New Recording Available: Strategic Data Harmonization in Publishing

Colleen recently spoke on a Wiley Partner Services webinar exploring how publishers can unlock hidden value through strategic data harmonization across their portfolios.

The discussion covered practical approaches to transforming submission data into actionable insights, including centralized portfolio dashboards, trend tracking, and data-driven editorial decision-making. Panelists included Colleen Scollans (Clarke & Esposito), Natalia Ortuzar (Wiley), and Amanda French (Research Organization Registry, ROR) — moderated by Joe Mackenzie (Wiley). Listen to the Discussion>

Hum(ai)n Peer Review

Peer review has become a target for those developing AI research tools, and with good reason. As Cambridge University Press & Assessment’s Mandy Hill points out in the Financial Times, the rapid growth of the literature, fueled by publish-or-perish imperatives, is overwhelming our existing and perhaps out-of-date peer review systems. But simply throwing AI at the problem seems unwise (what could go wrong?!), both for peer review of grants and for individual papers. Northwestern University’s Mohammad Hosseini persuasively argues(in an article by Dalmeet Singh Chawla in Chemistry World) that AI is poorly suited for evaluating grants that propose novel ideas. “If AI cannot create really novel ideas, it also is unlikely to detect really creative ideas because it is being trained on existing data.” 

Giorgio Gilestro from Imperial College London, writing in Nature, points out the concerns with AI paper review tools such as q.e.d Science (that missing final period is enough to make our inner copy editors question not only the judgment of everyone in this company but also the series of historical events that has enabled this kind of decision to be made without any kind of intervention). Human peer review consists of an editor sampling three specialist opinions to build a consensus, whereas AI peer review “collapses this process: rather than sampling, it outputs the average reviewer’s assessment.” In other words, the noise in the system is a feature, not a bug to be eliminated. Gilestro also suggests that q.e.d may be engaging in “algorithmic perfectionism,” where “an LLM rewarded for its ability to identify weaknesses will have an incentive to flag every potential issue and become insatiable.” To be fair, this also happens with humans, as reflected in the Reviewer 2 meme

And of course, beyond these concerns lies the “black box” nature of AI algorithms and how readily their outputs may be altered to support aims that have little to do with the present use case of the user. As has been demonstrated for other attempts to outsource research evaluation (e.g., the Impact Factor), Campbell’s Lawsuggests any AI system that gains traction will see a similar gaming effect, in which researchers fine-tune their papers to match the biases of the AI tool to win its approval (human algorithmic perfection).

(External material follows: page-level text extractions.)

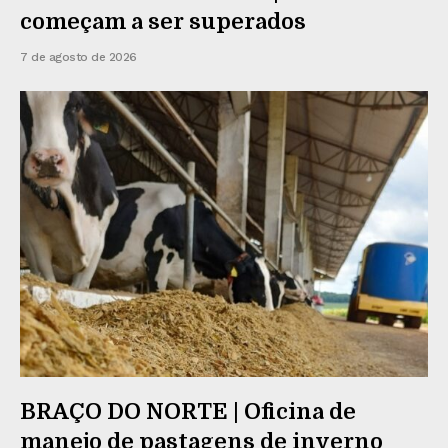
começam a ser superados
7 de agosto de 2026
BRAÇO DO NORTE | Oficina de
manejo de pastagens de inverno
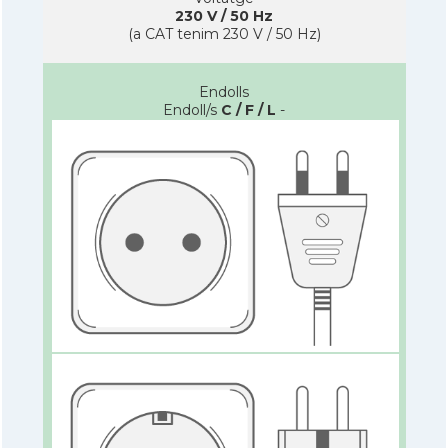
230 V / 50 Hz
(a CAT tenim 230 V / 50 Hz)
Endolls
Endoll/s
C / F / L
-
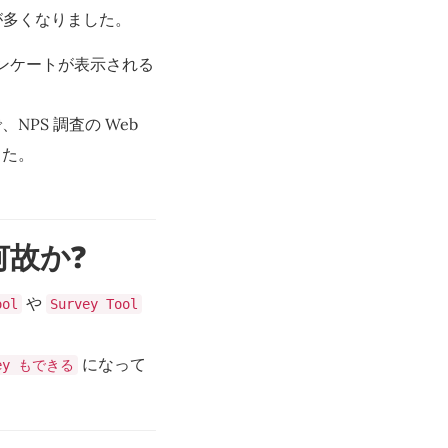
が多くなりました。
アンケートが表示される
PS 調査の Web
した。
故か?
や
ool
Survey Tool
になって
vey もできる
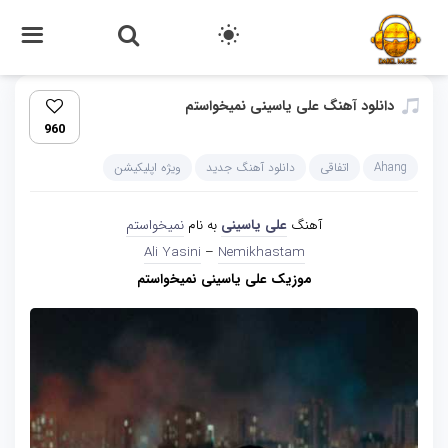
دانلود آهنگ علی یاسینی نمیخواستم
960
Ahang
اتفاقی
دانلود آهنگ جدید
ویژه اپلیکیشن
آهنگ
علی یاسینی
به نام
نمیخواستم
Ali Yasini
–
Nemikhastam
موزیک علی یاسینی نمیخواستم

As it seems both unlikely and undesirable that humans are entirely cut out of the peer review process, perhaps the more fruitful areas to focus on should be AI-driven tools that support the efforts of those humans.

Two important pilots in the rapidly developing area of AI-powered Peer Review Assistants (PRAs) have recently published updates. One was conducted by the  Purpose-Led Publishing (PLP) coalition (AIP Publishing, the American Physical Society, and IOP Publishing). The other by NEJM AI. Together they offer early evidence of how AI might support, not replace, human reviewers. 

Purpose-Led Publishing Pilot 

In April 2025, the PLP coalition began piloting an AI tool to assist peer reviewers. PLP’s goal was to explore how AI might support human review by taking on some of the routine, time-consuming parts of the process. The pilot has now concluded, and the PLP coalition has released its findings. The pilot used Alchemist Review, the PRA developed by Hum in collaboration with GroundedAI.

PLP piloted Alchemist Review with one journal editorial team from each of the coalition’s three publishers. Review capabilities included: AI-generated summaries and key claims, citation checks for accuracy and relevance, and a “chat with the manuscript” feature.

Editors who participated in the PLP coalition trial agreed that tools such as the PRA can make a difference, especially when they focus on repetitive administrative work. Citation checking, metadata validation, and ethics compliance review stood out as areas in which the PRA added genuine value. Freeing up time spent on “busy work” to enable reviewers and editors to focus on the science aligns with the mission of the PLP coalition. 

However, significantly, PLP found that the manuscript digest generated via their PRA “didn’t always capture a paper’s nuance.” The pilot suggested that PRAs can be helpful with structured checks but are still limited in tasks that require interpretive judgment.

NEJM AI Pilot 

Meanwhile, the NEJM AI journal has introduced an AI-supported invitation-only Fast Track “Human + AI review” process that offers an initial decision within seven days. The NEJM AI pilot goes beyond that of the PLP coalition, with an ambition to accelerate the review process by introducing AI-generated peer review as a “voice” in the human editors’ assessment of manuscripts. The first two NEJM AI manuscripts under this Fast Track review process have been published alongside an editorial describing the process in detail, with extensive supplementary material providing the human and AI reviews that informed the final editorial decision.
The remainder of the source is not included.